On June 23, 2008, the Los Angeles Memorial Coliseum Commission announced they are putting the naming rights of the Coliseum on the market, predicting a deal valued at $6 million to $8 million a year. The funds would go towards financing more than $100 million in renovations over the next decade, including a new video board, bathrooms, concession areas and locker rooms. Additional seating was included in the renovation plans which increased the Coliseum's seating capacity to 93,607 in September 2008.

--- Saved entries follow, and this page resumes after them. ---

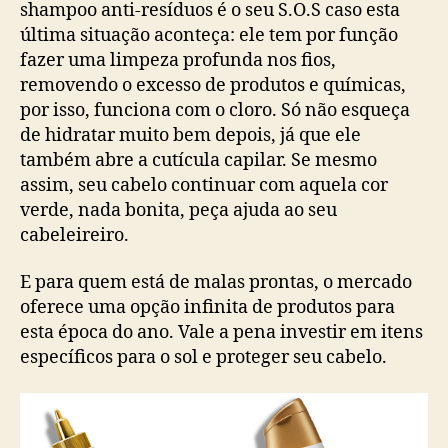
shampoo anti-resíduos é o seu S.O.S caso esta
última situação aconteça: ele tem por função
fazer uma limpeza profunda nos fios,
removendo o excesso de produtos e químicas,
por isso, funciona com o cloro. Só não esqueça
de hidratar muito bem depois, já que ele
também abre a cutícula capilar. Se mesmo
assim, seu cabelo continuar com aquela cor
verde, nada bonita, peça ajuda ao seu
cabeleireiro.
E para quem está de malas prontas, o mercado
oferece uma opção infinita de produtos para
esta época do ano. Vale a pena investir em itens
específicos para o sol e proteger seu cabelo.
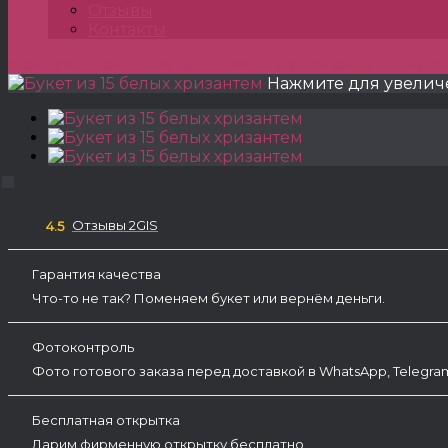
Отзывы
Контакты
Главная
»
Монобукеты
»
Букеты из хризантем
»
Буке
Нажмите для увелич
Отзывы 2GIS
4.5
Гарантия качества
Что-то не так? Поменяем букет или вернём деньги.
Фотоконтроль
Фото готового заказа перед доставкой в WhatsApp, Telegr
Бесплатная открытка
Дарим фирменную открытку бесплатно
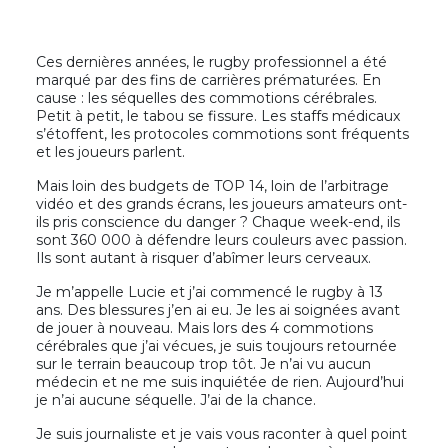
Ces dernières années, le rugby professionnel a été
marqué par des fins de carrières prématurées. En
cause : les séquelles des commotions cérébrales.
Petit à petit, le tabou se fissure. Les staffs médicaux
s’étoffent, les protocoles commotions sont fréquents
et les joueurs parlent.
Mais loin des budgets de TOP 14, loin de l’arbitrage
vidéo et des grands écrans, les joueurs amateurs ont-
ils pris conscience du danger ? Chaque week-end, ils
sont 360 000 à défendre leurs couleurs avec passion.
Ils sont autant à risquer d’abîmer leurs cerveaux.
Je m’appelle Lucie et j’ai commencé le rugby à 13
ans. Des blessures j’en ai eu. Je les ai soignées avant
de jouer à nouveau. Mais lors des 4 commotions
cérébrales que j’ai vécues, je suis toujours retournée
sur le terrain beaucoup trop tôt. Je n’ai vu aucun
médecin et ne me suis inquiétée de rien. Aujourd’hui
je n’ai aucune séquelle. J’ai de la chance.
Je suis journaliste et je vais vous raconter à quel point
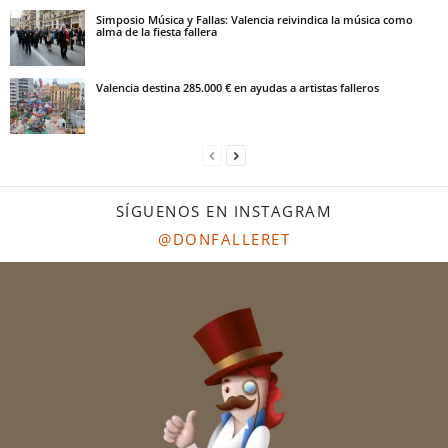
Simposio Música y Fallas: Valencia reivindica la música como
alma de la fiesta fallera
Valencia destina 285.000 € en ayudas a artistas falleros
SÍGUENOS EN INSTAGRAM
@DONFALLERET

On June 17, 2009, the Coliseum was the terminus for the Los Angeles Lakers 2009 NBA Championship victory parade. A crowd of over 90,000 attended the festivities, in addition to the throngs of supporters who lined the 2-mile parade route. The Coliseum peristyle was redesigned in purple and gold regalia to commemorate the team and the Lakers' court was transported from Staples Center to the Coliseum field to act as the stage. Past parades had ended at Staples Center, but due to the newly-constructed L.A. Live complex, space was limited around the arena.

On July 30, 2011, the LA Rising festival with Rage Against The Machine, Muse, Rise Against, Lauryn Hill, Immortal Technique, and El Gran Silencio was hosted at the Coliseum.